**Exercise**
Whenever "estrellas" appears in a line, please copy that line from the data.

**Source information**

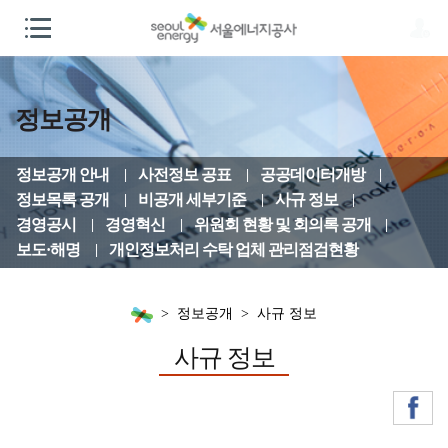
정보공개
정보공개 안내
사전정보 공표
공공데이터개방
정보목록 공개
비공개 세부기준
사규 정보
경영공시
경영혁신
위원회 현황 및 회의록 공개
보도·해명
개인정보처리 수탁 업체 관리점검현황
정보공개
사규 정보
사규 정보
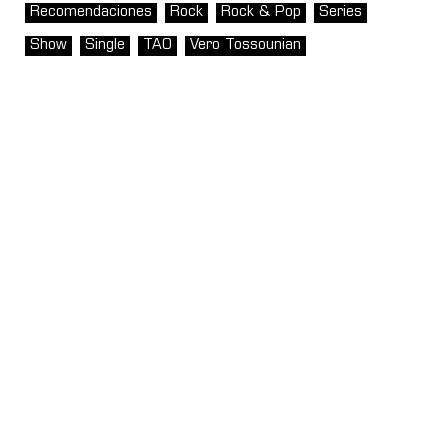
Recomendaciones
Rock
Rock & Pop
Series
Show
Single
TAO
Vero Tossounian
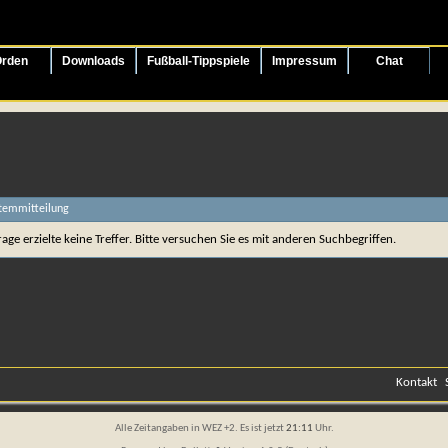
rden
Downloads
Fußball-Tippspiele
Impressum
Chat
stemmitteilung
age erzielte keine Treffer. Bitte versuchen Sie es mit anderen Suchbegriffen.
Kontakt
Alle Zeitangaben in WEZ +2. Es ist jetzt
21:11
Uhr.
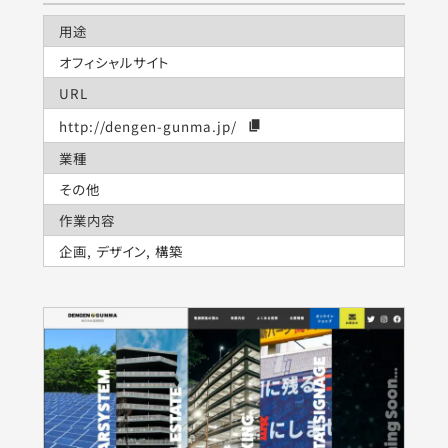
用途
オフィシャルサイト
URL
http://dengen-gunma.jp/
業種
その他
作業内容
企画, デザイン, 構築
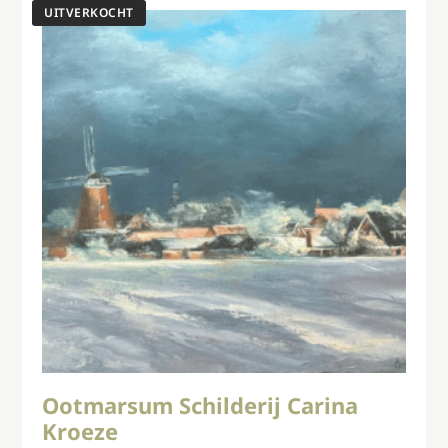
Ootmarsum Schilderij Carina
Kroeze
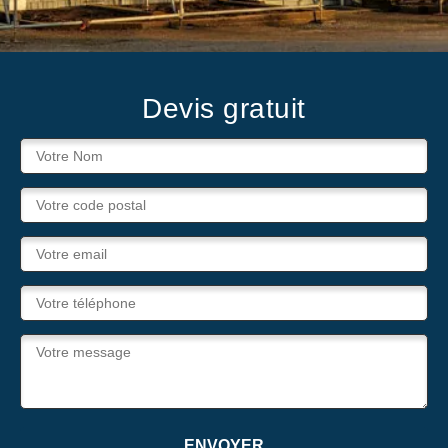
Devis gratuit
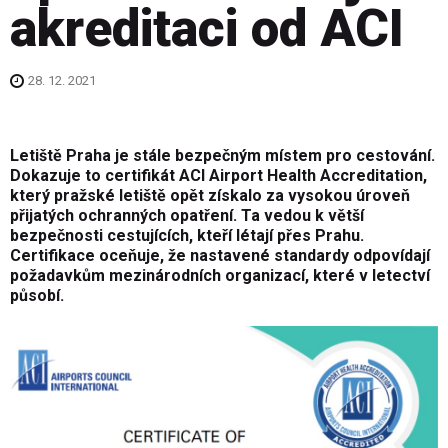
akreditaci od ACI
28. 12. 2021
Letiště Praha je stále bezpečným místem pro cestování.
Dokazuje to certifikát ACI Airport Health Accreditation,
který pražské letiště opět získalo za vysokou úroveň
přijatých ochranných opatření. Ta vedou k větší
bezpečnosti cestujících, kteří létají přes Prahu.
Certifikace oceňuje, že nastavené standardy odpovídají
požadavkům mezinárodních organizací, které v letectví
působí.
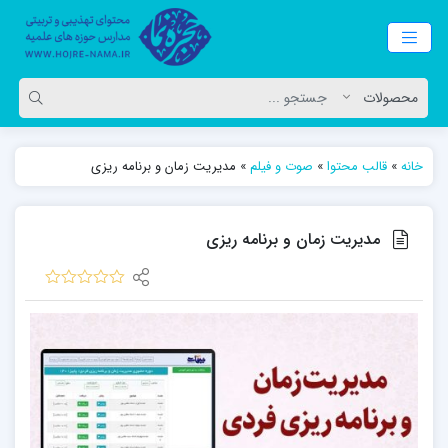
خانه
»
قالب محتوا
»
صوت و فیلم
»
مدیریت زمان و برنامه ریزی
مدیریت زمان و برنامه ریزی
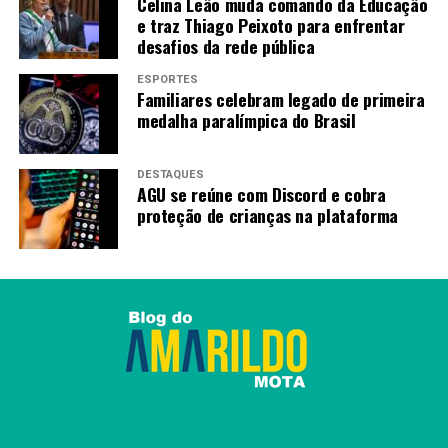
Celina Leão muda comando da Educação
e traz Thiago Peixoto para enfrentar
desafios da rede pública
ESPORTES
Familiares celebram legado de primeira
medalha paralímpica do Brasil
DESTAQUES
AGU se reúne com Discord e cobra
proteção de crianças na plataforma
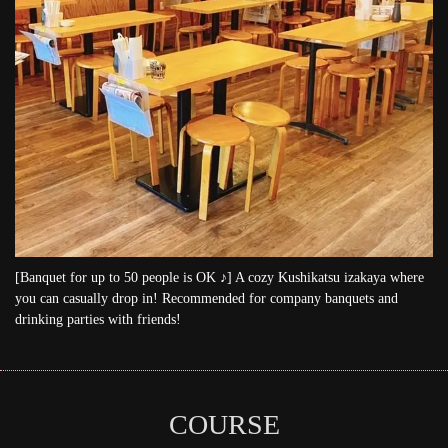
[Banquet for up to 50 people is OK ♪] A cozy Kushikatsu izakaya where
you can casually drop in! Recommended for company banquets and
drinking parties with friends!
COURSE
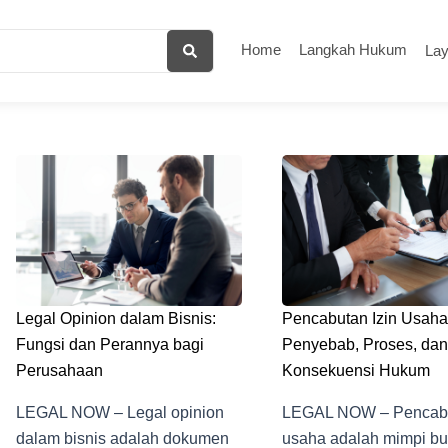
Home
Langkah Hukum
La
Legal Opinion dalam Bisnis:
Pencabutan Izin Usaha
Fungsi dan Perannya bagi
Penyebab, Proses, dan
Perusahaan
Konsekuensi Hukum
LEGAL NOW – Legal opinion
LEGAL NOW – Pencabu
dalam bisnis adalah dokumen
usaha adalah mimpi bu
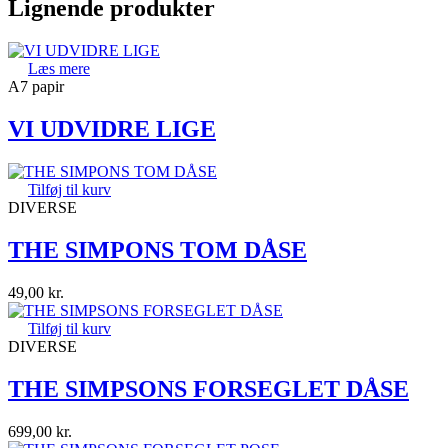
Lignende produkter
Læs mere
A7 papir
VI UDVIDRE LIGE
Tilføj til kurv
DIVERSE
THE SIMPONS TOM DÅSE
49,00
kr.
Tilføj til kurv
DIVERSE
THE SIMPSONS FORSEGLET DÅSE
699,00
kr.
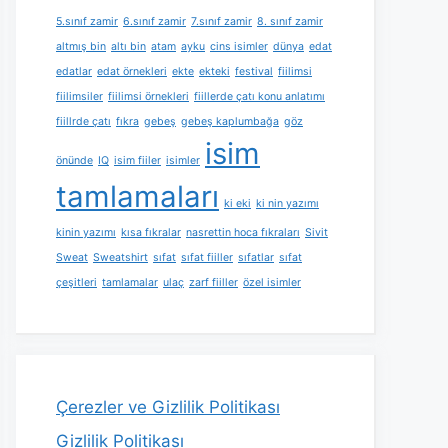
5.sınıf zamir
6.sınıf zamir
7.sınıf zamir
8. sınıf zamir
altmış bin
altı bin
atam
ayku
cins isimler
dünya
edat
edatlar
edat örnekleri
ekte
ekteki
festival
fiilimsi
fiilimsiler
fiilimsi örnekleri
fiillerde çatı konu anlatımı
fiillrde çatı
fıkra
gebeş
gebeş kaplumbağa
göz
isim
önünde
IQ
isim fiiler
isimler
tamlamaları
ki eki
ki nin yazımı
kinin yazımı
kısa fıkralar
nasrettin hoca fıkraları
Sivit
Sweat
Sweatshirt
sıfat
sıfat fiiller
sıfatlar
sıfat
çeşitleri
tamlamalar
ulaç
zarf fiiller
özel isimler
Çerezler ve Gizlilik Politikası
Gizlilik Politikası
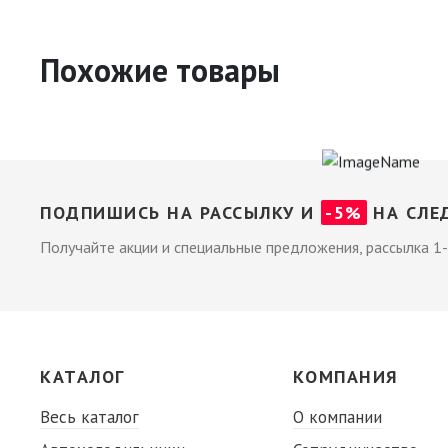
Похожие товары
ПОДПИШИСЬ НА РАССЫЛКУ И
-5%
НА СЛЕ
Получайте акции и специальные предложения, рассылка 1-
КАТАЛОГ
КОМПАНИЯ
Весь каталог
О компании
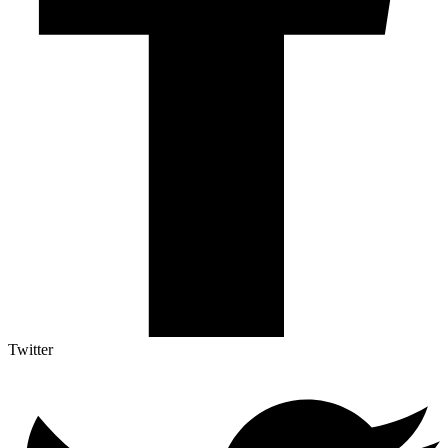
Twitter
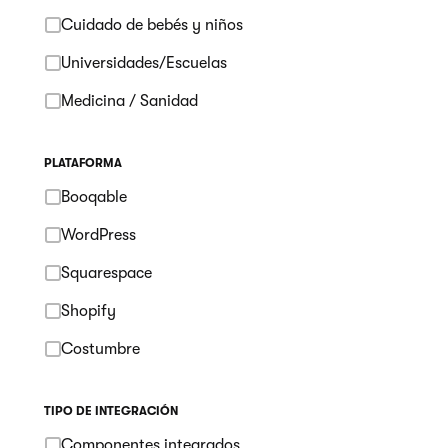
Cuidado de bebés y niños
Universidades/Escuelas
Medicina / Sanidad
PLATAFORMA
Booqable
WordPress
Squarespace
Shopify
Costumbre
TIPO DE INTEGRACIÓN
Componentes integrados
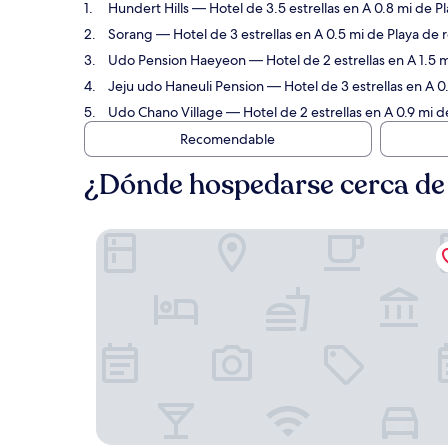
Hundert Hills
— Hotel de 3.5 estrellas en A 0.8 mi de P
Sorang
— Hotel de 3 estrellas en A 0.5 mi de Playa de 
Udo Pension Haeyeon
— Hotel de 2 estrellas en A 1.5
Jeju udo Haneuli Pension
— Hotel de 3 estrellas en A 0
Udo Chano Village
— Hotel de 2 estrellas en A 0.9 mi d
Recomendable
¿Dónde hospedarse cerca de 
Hundert Hills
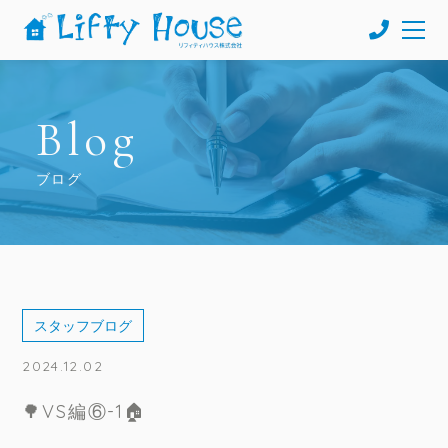
Blog
ブログ
スタッフブログ
2024.12.02
🌳VS編⑥-1🏠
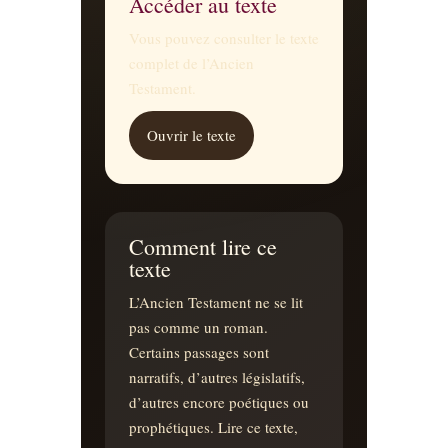
Accéder au texte
Vous pouvez consulter le texte
complet de l’Ancien
Testament.
Ouvrir le texte
Comment lire ce
texte
L’Ancien Testament ne se lit
pas comme un roman.
Certains passages sont
narratifs, d’autres législatifs,
d’autres encore poétiques ou
prophétiques. Lire ce texte,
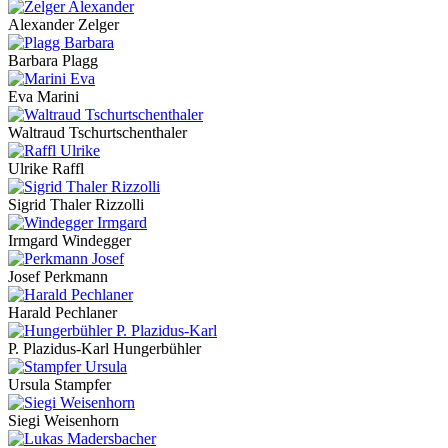
Alexander Zelger
Barbara Plagg
Eva Marini
Waltraud Tschurtschenthaler
Ulrike Raffl
Sigrid Thaler Rizzolli
Irmgard Windegger
Josef Perkmann
Harald Pechlaner
P. Plazidus-Karl Hungerbühler
Ursula Stampfer
Siegi Weisenhorn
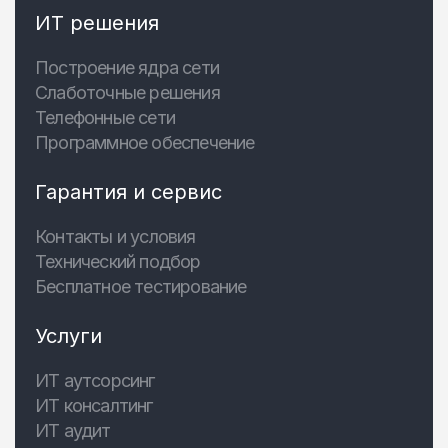
ИТ решения
Построение ядра сети
Слаботочные решения
Телефонные сети
Программное обеспечение
Гарантия и сервис
Контакты и условия
Технический подбор
Бесплатное тестирование
Услуги
ИТ аутсорсинг
ИТ консалтинг
ИТ аудит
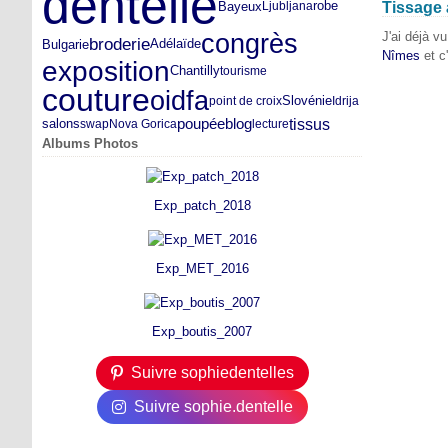
dentelle
Bayeux
Ljubljana
robe
Tissage 
congrès
J'ai déjà v
broderie
Adélaïde
Bulgarie
Nîmes
et c
exposition
Chantilly
tourisme
couture
oidfa
Slovénie
point de croix
Idrija
tissus
poupée
blog
salons
swap
Nova Gorica
lecture
Albums Photos
Exp_patch_2018
Exp_MET_2016
Exp_boutis_2007
Suivre sophiedentelles
Suivre sophie.dentelle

**Answer section**
— Hotel de 3.5 estrellas en A 0.8 mi de P
— Hotel de 3 estrellas en A 0.5 mi de Playa de 
— Hotel de 2 estrellas en A 1.5
— Hotel de 3 estrellas en A 0
— Hotel de 2 estrellas en A 0.9 mi d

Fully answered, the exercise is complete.